(Dataset entries)
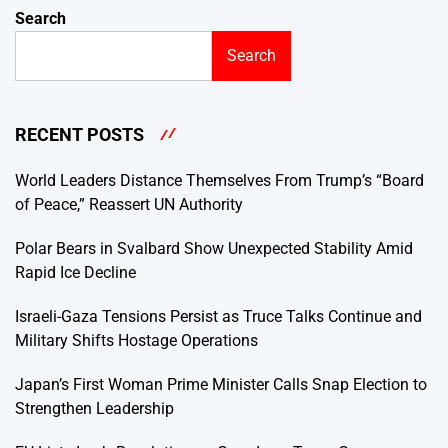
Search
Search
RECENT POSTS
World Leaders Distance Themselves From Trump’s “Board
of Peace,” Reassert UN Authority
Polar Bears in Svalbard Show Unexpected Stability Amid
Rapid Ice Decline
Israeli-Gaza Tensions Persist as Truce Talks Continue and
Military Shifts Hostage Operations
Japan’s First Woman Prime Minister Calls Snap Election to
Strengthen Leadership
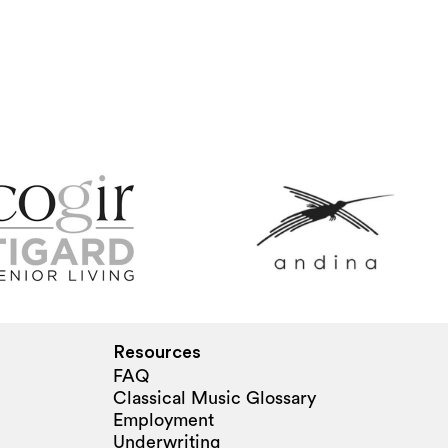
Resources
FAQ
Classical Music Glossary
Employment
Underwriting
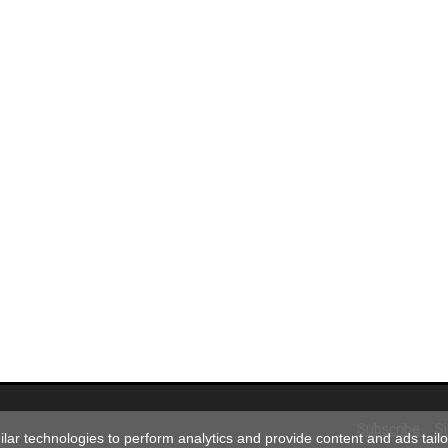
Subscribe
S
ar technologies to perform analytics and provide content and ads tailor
...
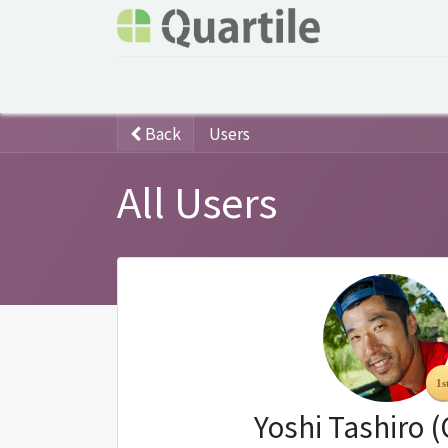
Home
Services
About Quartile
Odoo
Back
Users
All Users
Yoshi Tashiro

▶ Your assignment: What are the lines above from the one with "Strengthen Leadership" to the one with "ar technologies to", both included? Reproduce them exactly, without pictures.

▶ The answer:
Strengthen Leadership
Resources
FAQ
Classical Music Glossary
Employment
Underwriting
Subscribe
S
ar technologies to perform analytics and provide content and ads tailor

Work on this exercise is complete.